Problem to work on: Restate all the data word for word and omit the pictures.

Extracted data:

^^^^^^^^^^^^^^^^

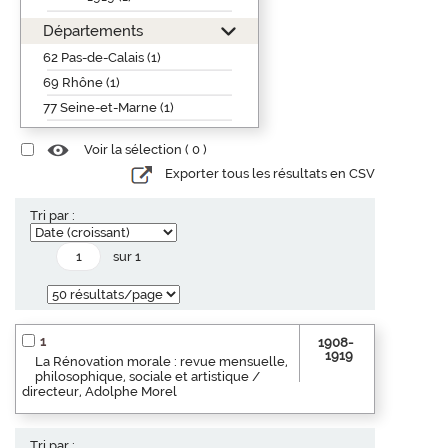
Départements
62 Pas-de-Calais (1)
69 Rhône (1)
77 Seine-et-Marne (1)
Voir la sélection (
0
)
Exporter tous les résultats en CSV
Tri par :
sur 1
1
1908-
1919
La Rénovation morale : revue mensuelle,
philosophique, sociale et artistique /
directeur, Adolphe Morel
Tri par :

^^^^^^^^^^^^^^^^

Worked solution:
Départements
62 Pas-de-Calais (1)
69 Rhône (1)
77 Seine-et-Marne (1)
Voir la sélection (
0
)
Exporter tous les résultats en CSV
Tri par :
sur 1
1
1908-
1919
La Rénovation morale : revue mensuelle,
philosophique, sociale et artistique /
directeur, Adolphe Morel
Tri par :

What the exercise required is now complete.